The Select Committee on the Climate Crisis Mixtape is Good, Actually
Democrats want to do pretty radical things to fight climate change
By Julian Brave NoiseCat
Three years ago in April 2017, I marched down Pennsylvania Avenue in Washington D.C. alongside some 200,000 activists for the second People’s Climate March. With Indigenous and environmental justice communities in the lead, we crossed directly in front of the White House, singing and chanting, holding aloft banners and brandishing protest art–my favorite: a 19th- century covered wagon with “CO2lonialism” scrawled on its side. True to D.C.–and, well, the climate–it was muggy as hell. But riding the MegaBus back to New York City, I remember feeling hopeful that the wave of social movements rising out of the Obama era and gaining momentum after Trump’s election would crest and crash on the shores of the Potomac. First as tragedy, then as farce, but maybe after that: as progress.
That week, Senator Jeff Merkley of Oregon introduced a wide-ranging bill called the 100 by ‘50 Act, a sort of proto-Green New Deal that would move the United States to 100% clean energy by 2050. The bill, co-sponsored by Senator Bernie Sanders of Vermont, included many of the bells and whistles one would want in left-wing climate legislation: it eliminated subsidies for oil and gas, leveraged public finance in the form of “climate bonds”, ensured a robust and just transition for fossil fuel workers and even revoked the permits of the Dakota Access and Keystone XL pipelines–because why not.
And yet, the legislation landed with a dud. Privately, environmental justice leaders expressed frustration that they were insufficiently consulted in the drafting of the bill. Publicly, the environmental left broke into a heated debate about whether 2050 was too late a date to source all of our power from clean energy. Representative Tulsi Gabbard wrote a competing marker bill, the OFF Act, that essentially control-f-and-replaced “2050” with “2035.” That Fall, Robinson Meyer of The Atlantic penned an essay with a self-explanatory title: “Democrats Are Shockingly Unprepared to Fight Climate Change.” He cited, among other things, the 100 by ‘50 Act as proof of his case.

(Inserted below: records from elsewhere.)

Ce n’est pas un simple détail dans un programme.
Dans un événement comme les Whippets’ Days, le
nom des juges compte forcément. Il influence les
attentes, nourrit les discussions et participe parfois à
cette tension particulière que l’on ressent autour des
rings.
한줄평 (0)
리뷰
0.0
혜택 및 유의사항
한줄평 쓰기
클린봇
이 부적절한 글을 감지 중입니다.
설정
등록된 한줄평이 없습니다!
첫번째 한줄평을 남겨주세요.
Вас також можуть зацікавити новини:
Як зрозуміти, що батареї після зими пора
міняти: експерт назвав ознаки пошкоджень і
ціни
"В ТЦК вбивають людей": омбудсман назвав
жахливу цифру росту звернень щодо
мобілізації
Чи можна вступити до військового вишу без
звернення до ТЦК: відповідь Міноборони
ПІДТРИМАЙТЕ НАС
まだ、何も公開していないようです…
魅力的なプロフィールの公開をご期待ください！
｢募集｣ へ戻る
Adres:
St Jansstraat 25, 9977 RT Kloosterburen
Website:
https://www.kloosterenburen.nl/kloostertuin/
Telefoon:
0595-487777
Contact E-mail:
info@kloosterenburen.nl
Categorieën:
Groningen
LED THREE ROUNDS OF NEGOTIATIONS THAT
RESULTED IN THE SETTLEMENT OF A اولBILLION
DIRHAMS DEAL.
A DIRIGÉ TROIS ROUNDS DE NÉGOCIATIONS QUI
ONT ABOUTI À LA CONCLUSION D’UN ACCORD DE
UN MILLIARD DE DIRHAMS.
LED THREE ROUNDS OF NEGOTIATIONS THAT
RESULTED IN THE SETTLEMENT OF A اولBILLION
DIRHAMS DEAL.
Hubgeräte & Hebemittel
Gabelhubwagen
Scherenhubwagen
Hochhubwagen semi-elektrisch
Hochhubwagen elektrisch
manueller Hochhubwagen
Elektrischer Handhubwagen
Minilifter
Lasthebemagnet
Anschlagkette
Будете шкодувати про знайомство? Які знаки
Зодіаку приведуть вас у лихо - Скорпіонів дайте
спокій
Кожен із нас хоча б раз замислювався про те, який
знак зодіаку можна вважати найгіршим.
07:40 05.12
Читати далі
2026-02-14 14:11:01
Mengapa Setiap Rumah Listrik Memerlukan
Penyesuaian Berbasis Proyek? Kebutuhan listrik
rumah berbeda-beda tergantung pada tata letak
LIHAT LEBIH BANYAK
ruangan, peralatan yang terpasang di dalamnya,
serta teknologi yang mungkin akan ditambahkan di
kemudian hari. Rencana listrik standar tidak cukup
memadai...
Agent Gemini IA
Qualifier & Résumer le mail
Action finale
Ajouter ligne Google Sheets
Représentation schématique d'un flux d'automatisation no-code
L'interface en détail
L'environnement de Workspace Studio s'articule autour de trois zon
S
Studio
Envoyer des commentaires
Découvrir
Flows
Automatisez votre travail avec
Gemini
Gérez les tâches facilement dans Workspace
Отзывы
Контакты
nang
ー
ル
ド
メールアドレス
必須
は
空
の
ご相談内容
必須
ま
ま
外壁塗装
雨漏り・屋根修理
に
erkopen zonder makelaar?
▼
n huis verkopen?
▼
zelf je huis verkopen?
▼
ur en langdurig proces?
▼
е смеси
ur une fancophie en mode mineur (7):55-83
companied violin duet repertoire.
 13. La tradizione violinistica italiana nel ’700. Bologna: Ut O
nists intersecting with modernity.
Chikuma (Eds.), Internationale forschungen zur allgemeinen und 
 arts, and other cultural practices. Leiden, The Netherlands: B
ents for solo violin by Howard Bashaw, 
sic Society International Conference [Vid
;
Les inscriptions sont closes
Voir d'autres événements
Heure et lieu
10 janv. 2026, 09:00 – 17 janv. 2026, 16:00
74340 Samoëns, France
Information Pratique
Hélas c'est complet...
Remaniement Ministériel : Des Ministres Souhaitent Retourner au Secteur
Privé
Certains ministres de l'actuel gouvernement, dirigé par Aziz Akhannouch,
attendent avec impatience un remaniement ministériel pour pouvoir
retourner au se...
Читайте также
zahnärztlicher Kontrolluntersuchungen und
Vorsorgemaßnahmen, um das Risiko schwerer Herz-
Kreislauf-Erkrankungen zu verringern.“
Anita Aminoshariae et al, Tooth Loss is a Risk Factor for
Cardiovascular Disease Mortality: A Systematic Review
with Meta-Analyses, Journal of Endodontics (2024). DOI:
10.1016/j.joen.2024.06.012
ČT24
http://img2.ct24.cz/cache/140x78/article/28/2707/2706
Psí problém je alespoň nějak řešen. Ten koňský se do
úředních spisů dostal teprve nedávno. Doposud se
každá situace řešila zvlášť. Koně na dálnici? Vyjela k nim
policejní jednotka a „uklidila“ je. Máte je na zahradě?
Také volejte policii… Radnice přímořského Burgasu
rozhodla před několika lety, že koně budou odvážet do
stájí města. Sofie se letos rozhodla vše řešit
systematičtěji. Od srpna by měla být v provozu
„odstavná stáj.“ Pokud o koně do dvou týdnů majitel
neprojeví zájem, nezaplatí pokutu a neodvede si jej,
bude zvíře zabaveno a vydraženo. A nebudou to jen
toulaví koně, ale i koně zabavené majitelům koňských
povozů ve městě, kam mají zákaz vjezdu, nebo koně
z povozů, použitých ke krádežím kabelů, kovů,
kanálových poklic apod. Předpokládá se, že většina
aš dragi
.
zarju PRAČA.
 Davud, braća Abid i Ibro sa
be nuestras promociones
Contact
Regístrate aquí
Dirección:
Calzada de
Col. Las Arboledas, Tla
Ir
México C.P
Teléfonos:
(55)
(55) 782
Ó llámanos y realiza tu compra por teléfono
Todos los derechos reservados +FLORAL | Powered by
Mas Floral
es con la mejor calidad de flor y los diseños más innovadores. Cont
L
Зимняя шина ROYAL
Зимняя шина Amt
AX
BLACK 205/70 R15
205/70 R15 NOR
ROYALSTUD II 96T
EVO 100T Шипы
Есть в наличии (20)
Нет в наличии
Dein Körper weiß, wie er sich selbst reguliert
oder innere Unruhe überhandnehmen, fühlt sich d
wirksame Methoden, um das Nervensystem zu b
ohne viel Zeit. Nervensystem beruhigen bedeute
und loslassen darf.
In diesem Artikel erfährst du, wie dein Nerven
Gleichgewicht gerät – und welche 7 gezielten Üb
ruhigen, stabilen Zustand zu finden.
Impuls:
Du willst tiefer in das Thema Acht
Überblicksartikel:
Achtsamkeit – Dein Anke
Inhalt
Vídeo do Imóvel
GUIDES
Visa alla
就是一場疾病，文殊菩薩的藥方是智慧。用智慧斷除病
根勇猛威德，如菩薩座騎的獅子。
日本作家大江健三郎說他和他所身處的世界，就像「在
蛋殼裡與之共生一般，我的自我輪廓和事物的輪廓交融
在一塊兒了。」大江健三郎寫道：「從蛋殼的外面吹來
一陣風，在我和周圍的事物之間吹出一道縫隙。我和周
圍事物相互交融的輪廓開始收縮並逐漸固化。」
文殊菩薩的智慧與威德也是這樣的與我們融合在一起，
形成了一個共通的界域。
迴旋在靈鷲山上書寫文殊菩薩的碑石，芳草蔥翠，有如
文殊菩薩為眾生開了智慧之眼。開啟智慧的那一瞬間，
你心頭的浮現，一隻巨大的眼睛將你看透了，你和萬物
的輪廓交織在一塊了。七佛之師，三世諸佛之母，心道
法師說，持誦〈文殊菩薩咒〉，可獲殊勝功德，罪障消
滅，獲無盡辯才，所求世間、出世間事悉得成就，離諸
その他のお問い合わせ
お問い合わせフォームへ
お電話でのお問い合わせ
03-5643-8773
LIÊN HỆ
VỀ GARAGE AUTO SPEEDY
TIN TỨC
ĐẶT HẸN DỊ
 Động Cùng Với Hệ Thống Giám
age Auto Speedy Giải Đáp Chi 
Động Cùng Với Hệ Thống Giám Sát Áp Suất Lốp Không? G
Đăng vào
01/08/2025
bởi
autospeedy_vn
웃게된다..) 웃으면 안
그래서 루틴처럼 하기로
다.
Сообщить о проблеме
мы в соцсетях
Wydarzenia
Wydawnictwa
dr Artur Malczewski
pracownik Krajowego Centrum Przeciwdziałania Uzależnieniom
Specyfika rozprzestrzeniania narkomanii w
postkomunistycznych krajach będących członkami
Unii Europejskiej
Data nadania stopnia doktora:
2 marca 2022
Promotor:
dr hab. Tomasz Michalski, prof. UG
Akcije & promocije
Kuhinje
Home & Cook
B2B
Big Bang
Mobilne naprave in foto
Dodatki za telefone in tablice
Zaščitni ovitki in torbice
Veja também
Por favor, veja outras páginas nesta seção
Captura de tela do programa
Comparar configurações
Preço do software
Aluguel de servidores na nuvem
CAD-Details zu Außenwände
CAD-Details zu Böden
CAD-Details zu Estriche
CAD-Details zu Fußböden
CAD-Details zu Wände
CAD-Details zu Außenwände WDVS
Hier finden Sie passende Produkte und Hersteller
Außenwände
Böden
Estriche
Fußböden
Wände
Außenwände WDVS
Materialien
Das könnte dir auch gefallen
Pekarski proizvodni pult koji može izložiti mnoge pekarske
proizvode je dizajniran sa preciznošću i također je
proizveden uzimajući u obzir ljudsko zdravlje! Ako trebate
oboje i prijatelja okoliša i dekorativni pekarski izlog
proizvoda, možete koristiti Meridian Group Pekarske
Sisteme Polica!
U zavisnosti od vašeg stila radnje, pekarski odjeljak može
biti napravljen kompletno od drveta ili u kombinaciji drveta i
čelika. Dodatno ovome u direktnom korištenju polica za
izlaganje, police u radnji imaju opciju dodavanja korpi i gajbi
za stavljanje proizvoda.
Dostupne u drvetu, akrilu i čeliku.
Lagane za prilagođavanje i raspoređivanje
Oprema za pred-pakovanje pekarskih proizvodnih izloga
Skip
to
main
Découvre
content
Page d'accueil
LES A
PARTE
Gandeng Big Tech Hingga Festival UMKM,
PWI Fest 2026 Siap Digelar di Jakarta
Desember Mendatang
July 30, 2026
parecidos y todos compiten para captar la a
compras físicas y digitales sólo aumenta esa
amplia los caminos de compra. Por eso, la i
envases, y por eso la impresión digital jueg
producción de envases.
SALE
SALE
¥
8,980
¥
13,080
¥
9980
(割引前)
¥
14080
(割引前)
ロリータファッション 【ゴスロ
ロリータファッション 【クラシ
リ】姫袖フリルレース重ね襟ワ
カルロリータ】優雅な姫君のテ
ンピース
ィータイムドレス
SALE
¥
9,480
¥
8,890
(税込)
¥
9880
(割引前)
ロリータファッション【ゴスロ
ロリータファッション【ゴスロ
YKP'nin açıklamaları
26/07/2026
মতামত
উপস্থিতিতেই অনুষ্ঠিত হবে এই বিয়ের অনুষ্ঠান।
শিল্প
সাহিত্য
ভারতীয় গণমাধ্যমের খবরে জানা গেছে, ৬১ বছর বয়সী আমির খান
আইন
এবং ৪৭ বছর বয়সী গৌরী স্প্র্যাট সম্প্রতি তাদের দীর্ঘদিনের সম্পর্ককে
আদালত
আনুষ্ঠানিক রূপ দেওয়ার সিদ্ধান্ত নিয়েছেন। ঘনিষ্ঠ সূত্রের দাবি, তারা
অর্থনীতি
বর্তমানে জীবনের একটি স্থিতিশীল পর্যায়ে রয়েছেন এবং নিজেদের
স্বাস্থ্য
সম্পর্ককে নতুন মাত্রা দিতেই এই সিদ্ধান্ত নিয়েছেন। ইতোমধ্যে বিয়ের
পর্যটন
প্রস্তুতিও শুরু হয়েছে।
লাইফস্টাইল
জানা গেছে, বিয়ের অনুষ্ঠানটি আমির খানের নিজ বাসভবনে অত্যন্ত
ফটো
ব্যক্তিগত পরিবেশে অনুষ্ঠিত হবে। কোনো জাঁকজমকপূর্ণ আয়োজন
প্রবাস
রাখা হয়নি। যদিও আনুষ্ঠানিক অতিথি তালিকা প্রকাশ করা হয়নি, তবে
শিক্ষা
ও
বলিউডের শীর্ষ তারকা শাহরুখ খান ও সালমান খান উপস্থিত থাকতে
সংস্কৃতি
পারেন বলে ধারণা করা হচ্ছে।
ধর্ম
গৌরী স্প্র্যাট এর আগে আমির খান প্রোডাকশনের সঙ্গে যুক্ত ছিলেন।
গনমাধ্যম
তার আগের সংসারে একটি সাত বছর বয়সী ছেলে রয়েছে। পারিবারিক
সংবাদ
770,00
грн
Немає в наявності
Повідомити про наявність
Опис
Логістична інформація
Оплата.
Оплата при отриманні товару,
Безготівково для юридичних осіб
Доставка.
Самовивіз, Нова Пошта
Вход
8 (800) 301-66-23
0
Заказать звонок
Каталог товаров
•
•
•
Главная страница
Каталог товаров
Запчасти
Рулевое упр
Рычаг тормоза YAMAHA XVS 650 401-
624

But then came AOC and Greta and the Sunrise Movement and the Green New Deal. With the publication of the United Nations Intergovernmental Panel on Climate Change Report on Warming of 1.5ºC–the artist sometimes known as “We Have 12 Years”–climate politics reached a tipping point.
On Tuesday, in perhaps the most resounding sign of the arrival of this new climate politics, the House Select Committee on the Climate Crisis, a body created by Speaker Nancy Pelosi who, last year, referred to the Green New Deal as the “Green dream or whatever” unveiled a wide-ranging report that will function as the Democrat’s de facto climate plan. It called for, among other things: all new cars sold by 2035 to be emissions free, net-zero emissions electricity by 2040 as well as net-zero emissions economy-wide by 2050. These toplines tell the story: Nancy Pelosi’s Select Committee has endorsed a more broad, ambitious and progressive policy approach than that outlined in Merkley and Sanders’ 100 by ‘50 Act. In the three years since I marched down Pennsylvania Avenue, the zeitgeist has changed.
I’m still working through the 538-page report, but so far the most encouraging detail has been House Democrats’ emphasis on environmental justice–the notion that policymakers should prioritize the people living on the hazardous edge of poverty, pollution and climate impacts, who are, almost always communities of color and Indigenous nations. The report cites the police killing of George Floyd in the first paragraph and goes on to argue that communities of color should be first in line for “a significant percentage” of new spending on energy and infrastructure. California, for example, requires at least 25% of revenues from its cap-and-trade program go to environmental justice communities, while New York, which is now implementing its own climate regime, requires 35%. California relies on an equity mapping tool called CalEnviroScreen, which overlays and scores various datasets on environmental, public health and climate vulnerability to determine which communities should be prioritized. (As Data for Progress has written elsewhere, the federal government capacity to execute a similar program is currently lagging.)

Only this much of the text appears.